**RECORDS TO PROCESS:**

»»

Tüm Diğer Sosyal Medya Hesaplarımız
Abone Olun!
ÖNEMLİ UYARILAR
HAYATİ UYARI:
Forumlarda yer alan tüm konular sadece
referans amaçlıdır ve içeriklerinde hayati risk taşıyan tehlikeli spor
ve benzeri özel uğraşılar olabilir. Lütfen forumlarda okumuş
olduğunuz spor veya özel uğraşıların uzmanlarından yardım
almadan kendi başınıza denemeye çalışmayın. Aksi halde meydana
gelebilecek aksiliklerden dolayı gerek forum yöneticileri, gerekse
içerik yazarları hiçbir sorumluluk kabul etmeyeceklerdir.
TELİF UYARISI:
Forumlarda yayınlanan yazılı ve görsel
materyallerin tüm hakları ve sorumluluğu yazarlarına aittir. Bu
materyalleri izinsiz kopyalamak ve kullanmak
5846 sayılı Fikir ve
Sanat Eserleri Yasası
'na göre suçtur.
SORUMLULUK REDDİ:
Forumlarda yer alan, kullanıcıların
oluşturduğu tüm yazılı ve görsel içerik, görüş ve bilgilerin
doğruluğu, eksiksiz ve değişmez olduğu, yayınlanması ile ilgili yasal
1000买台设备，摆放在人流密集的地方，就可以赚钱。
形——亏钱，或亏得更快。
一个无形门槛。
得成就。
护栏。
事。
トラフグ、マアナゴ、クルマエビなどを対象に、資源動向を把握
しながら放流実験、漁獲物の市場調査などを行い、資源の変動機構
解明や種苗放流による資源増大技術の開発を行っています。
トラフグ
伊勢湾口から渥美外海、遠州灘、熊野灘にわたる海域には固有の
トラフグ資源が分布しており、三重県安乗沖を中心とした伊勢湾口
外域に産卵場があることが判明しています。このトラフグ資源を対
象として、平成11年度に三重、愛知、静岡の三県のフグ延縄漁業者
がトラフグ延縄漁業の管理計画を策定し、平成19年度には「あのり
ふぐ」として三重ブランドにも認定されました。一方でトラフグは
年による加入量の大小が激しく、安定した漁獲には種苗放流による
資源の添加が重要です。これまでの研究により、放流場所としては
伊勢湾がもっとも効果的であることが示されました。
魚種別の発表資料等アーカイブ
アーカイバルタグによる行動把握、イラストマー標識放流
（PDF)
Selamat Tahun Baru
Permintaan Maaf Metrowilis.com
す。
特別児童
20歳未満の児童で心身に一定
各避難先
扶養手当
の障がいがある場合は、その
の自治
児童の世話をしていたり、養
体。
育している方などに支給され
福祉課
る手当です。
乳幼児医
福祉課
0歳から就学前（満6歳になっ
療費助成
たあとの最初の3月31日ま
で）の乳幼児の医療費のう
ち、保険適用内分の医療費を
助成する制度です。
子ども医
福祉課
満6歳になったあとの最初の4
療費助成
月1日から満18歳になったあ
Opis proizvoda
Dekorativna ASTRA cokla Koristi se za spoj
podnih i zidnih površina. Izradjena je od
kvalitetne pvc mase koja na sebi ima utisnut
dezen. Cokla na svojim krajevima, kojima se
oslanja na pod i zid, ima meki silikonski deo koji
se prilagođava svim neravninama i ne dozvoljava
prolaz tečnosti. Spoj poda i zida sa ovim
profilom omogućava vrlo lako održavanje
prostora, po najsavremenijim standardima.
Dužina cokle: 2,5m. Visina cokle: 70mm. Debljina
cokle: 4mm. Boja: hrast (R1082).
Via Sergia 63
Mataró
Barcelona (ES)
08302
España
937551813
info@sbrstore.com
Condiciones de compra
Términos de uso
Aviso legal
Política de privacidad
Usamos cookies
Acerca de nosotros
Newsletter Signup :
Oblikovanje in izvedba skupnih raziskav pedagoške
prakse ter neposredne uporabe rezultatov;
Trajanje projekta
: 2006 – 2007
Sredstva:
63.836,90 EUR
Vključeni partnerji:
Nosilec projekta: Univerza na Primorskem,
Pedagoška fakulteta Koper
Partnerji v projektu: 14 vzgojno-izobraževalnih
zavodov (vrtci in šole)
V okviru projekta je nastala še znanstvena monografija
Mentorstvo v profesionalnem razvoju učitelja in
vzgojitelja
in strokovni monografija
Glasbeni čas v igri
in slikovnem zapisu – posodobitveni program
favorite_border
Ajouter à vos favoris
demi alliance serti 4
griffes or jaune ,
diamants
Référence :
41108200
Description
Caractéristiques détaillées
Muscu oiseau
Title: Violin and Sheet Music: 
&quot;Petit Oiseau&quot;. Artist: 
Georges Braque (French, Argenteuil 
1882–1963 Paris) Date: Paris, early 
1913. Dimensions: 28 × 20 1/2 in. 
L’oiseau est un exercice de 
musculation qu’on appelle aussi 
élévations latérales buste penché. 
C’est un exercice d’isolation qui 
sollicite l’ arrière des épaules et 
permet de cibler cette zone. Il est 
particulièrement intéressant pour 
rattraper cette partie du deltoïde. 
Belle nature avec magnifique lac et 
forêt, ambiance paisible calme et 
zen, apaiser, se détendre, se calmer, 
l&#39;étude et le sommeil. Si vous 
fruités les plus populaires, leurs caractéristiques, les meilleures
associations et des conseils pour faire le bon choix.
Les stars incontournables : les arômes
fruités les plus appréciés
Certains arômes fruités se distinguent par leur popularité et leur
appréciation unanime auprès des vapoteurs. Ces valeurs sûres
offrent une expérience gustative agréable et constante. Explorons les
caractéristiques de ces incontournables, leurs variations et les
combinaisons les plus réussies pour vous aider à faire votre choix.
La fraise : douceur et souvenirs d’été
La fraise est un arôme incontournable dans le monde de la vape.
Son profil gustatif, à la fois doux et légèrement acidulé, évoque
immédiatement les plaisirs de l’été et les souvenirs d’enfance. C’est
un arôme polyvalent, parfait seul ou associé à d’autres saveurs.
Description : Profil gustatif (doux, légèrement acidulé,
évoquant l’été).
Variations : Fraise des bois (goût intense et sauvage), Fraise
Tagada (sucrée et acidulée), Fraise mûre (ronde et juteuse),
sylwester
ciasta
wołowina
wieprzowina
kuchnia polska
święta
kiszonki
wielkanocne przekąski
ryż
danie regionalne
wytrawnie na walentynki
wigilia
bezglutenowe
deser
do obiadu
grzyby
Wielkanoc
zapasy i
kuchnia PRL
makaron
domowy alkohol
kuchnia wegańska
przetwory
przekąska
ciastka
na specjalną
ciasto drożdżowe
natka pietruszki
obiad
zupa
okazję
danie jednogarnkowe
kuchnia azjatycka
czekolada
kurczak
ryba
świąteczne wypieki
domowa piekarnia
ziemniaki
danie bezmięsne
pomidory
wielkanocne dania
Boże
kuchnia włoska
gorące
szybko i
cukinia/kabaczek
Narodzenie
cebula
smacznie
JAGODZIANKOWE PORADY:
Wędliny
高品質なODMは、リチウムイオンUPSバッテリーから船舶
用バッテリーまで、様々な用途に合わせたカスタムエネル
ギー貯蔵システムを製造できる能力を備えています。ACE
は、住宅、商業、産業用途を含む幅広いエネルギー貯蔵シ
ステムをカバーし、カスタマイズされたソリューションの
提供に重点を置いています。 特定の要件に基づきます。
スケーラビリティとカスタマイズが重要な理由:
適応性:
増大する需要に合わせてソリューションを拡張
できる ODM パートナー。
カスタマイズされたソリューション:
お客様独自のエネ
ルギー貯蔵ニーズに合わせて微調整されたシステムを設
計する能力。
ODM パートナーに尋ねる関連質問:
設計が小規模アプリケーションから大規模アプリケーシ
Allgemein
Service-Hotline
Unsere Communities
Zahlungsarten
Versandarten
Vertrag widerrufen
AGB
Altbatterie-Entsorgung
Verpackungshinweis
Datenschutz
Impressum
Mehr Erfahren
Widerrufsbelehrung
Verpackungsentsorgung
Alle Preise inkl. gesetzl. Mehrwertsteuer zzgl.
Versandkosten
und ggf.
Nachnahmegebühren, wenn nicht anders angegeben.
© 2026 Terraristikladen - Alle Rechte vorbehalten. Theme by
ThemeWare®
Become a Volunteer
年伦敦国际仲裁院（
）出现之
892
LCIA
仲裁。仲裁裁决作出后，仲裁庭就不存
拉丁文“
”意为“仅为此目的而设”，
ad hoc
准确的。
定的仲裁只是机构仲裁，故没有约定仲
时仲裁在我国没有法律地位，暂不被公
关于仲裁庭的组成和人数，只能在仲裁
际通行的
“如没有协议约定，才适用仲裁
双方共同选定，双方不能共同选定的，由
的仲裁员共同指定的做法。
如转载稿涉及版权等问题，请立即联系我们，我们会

««

**ASSIGNMENT:**
Only certain lines are wanted. Please return exactly those from the top of the data through the line with "gelebilecek aksiliklerden dolayı".

**SOLUTION:**
Tüm Diğer Sosyal Medya Hesaplarımız
Abone Olun!
ÖNEMLİ UYARILAR
HAYATİ UYARI:
Forumlarda yer alan tüm konular sadece
referans amaçlıdır ve içeriklerinde hayati risk taşıyan tehlikeli spor
ve benzeri özel uğraşılar olabilir. Lütfen forumlarda okumuş
olduğunuz spor veya özel uğraşıların uzmanlarından yardım
almadan kendi başınıza denemeye çalışmayın. Aksi halde meydana
gelebilecek aksiliklerden dolayı gerek forum yöneticileri, gerekse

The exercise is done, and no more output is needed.